Thursday, May 5, 2022

# Week 4: Dynamic Programming

rl algorithms

In this week, we learn how to compute value functions and optimal policies, assuming you have the MDP model. You will implement dynamic programming to compute value functions and optimal policies and understand the utility of dynamic programming.

The ‘programming’ in dynamic programming really means solving an optimization problem. We have learned about using the Bellman equations as update rules. Now we look at some basic applications of this idea to solve MDP.

The intuition is pretty simple we have two tasks - one is to decide how good a policy \pi is - think discounted summation of the rewards from the best actions over the s_ta_tr_t tree. This policy evaluation step is named prediction, as we don’t really know what the actual rewards of stochastic actions will be, only their expectation. But what we really want is to find near optimal policy which is called ‘control’. We have a strong theoretical result on how to go about this by iteratively improving a policy by picking its the actions with highest value at each steps.

What is surprising at first is that even starting with a uniform random policy we don’t need to explore the tree too deeply in the prediction step to be able to pick better actions. Also we can see from the maze like grid world that we really need to update one or two states every iteration. Which suggest that there is great room for improvement with smarter algorithms.

Lesson 1: Policy Evaluation (Prediction)

Learning Objectives

Policy Evaluation and Control

The distinction between policy evaluation and control:

policy evaluation (prediction)
is the task of evaluating the future, i.e. the value function given some specific policy \pi.
control
is the task of finding the optimal policy, given some specific value function v.
planning
is the task of finding the optimal policy \pi_{\star} and value function v, given a model of the environment. this is typically done by dynamic programming methods.

Typically we need to solve the prediction problem before we can solve the control problem.

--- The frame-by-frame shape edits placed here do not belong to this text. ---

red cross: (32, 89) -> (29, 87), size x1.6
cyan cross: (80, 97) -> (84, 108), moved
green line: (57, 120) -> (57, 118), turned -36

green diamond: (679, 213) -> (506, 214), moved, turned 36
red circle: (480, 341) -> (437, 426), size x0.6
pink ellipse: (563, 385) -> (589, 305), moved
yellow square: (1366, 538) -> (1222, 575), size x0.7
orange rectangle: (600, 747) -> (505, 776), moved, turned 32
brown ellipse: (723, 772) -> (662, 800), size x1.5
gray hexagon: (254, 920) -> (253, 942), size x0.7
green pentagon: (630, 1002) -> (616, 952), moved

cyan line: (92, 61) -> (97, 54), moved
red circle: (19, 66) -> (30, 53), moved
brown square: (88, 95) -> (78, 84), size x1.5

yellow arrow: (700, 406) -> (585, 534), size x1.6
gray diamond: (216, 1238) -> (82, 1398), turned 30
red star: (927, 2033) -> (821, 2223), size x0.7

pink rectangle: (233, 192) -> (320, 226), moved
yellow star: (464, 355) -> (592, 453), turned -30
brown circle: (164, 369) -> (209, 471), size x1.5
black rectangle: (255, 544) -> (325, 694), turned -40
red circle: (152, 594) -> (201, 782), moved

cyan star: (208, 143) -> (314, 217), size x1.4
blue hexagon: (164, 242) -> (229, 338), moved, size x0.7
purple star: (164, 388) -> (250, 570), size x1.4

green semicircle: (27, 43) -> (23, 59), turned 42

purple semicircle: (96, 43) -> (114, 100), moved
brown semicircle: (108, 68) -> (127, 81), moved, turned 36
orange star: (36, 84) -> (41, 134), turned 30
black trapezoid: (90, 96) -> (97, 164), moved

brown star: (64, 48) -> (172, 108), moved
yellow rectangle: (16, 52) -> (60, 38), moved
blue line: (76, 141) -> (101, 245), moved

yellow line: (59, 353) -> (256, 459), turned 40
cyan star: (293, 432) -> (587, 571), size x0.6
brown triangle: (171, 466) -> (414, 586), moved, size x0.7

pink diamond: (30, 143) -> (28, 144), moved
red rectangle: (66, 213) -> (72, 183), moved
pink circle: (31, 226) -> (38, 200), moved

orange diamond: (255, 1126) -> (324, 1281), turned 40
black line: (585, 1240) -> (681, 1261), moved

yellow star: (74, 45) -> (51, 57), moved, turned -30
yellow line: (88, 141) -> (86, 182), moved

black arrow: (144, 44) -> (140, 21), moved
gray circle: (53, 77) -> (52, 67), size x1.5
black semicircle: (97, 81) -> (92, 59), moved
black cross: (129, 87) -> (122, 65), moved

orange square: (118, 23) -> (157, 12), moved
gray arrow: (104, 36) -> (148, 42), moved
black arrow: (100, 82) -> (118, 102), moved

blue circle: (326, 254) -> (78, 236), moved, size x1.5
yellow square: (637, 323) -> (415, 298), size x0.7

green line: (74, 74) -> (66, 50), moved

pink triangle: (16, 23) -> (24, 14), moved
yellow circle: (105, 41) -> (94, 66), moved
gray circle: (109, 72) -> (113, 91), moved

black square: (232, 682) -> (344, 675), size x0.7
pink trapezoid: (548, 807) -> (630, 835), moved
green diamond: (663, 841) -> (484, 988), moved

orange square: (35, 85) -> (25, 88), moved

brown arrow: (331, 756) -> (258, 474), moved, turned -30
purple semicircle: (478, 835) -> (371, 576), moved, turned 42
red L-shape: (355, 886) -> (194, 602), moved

This is because we need to know the value of the states under the policy to be able to pick the best actions.

Dynamic Programming

  • Dynamic programming is a method for solving complex problems by breaking them down into simpler sub-problems.
  • It is a general approach to solving problems that can be formulated as a sequence of decisions.
  • Dynamic programming can be applied to problems that have the following properties:
    • Optimal substructure: The optimal solution to a problem can be obtained by combining the optimal solutions to its sub-problems.
    • Overlapping sub-problems: The same sub-problems are solved multiple times.

Iterative Policy Evaluation Algorithm

Continuing with our goal of finding the optimal policy, we now turn to the an algorithms that will allow us to predict the value all the state starting with even the most naive policy.

The iterative policy evaluation algorithm is a simple iterative algorithm that estimates the value function for a given policy \pi.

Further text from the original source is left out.